▶ _Data for processing_:
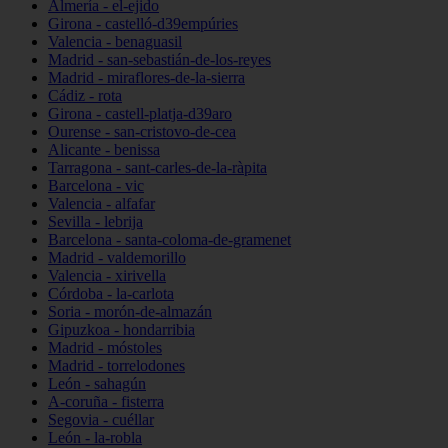
Almería - el-ejido
Girona - castelló-d39empúries
Valencia - benaguasil
Madrid - san-sebastián-de-los-reyes
Madrid - miraflores-de-la-sierra
Cádiz - rota
Girona - castell-platja-d39aro
Ourense - san-cristovo-de-cea
Alicante - benissa
Tarragona - sant-carles-de-la-ràpita
Barcelona - vic
Valencia - alfafar
Sevilla - lebrija
Barcelona - santa-coloma-de-gramenet
Madrid - valdemorillo
Valencia - xirivella
Córdoba - la-carlota
Soria - morón-de-almazán
Gipuzkoa - hondarribia
Madrid - móstoles
Madrid - torrelodones
León - sahagún
A-coruña - fisterra
Segovia - cuéllar
León - la-robla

▶ _What is expected_: When a line among the entries contains "Girona", pull that line out.

▶ _Solution below_:
Girona - castelló-d39empúries
Girona - castell-platja-d39aro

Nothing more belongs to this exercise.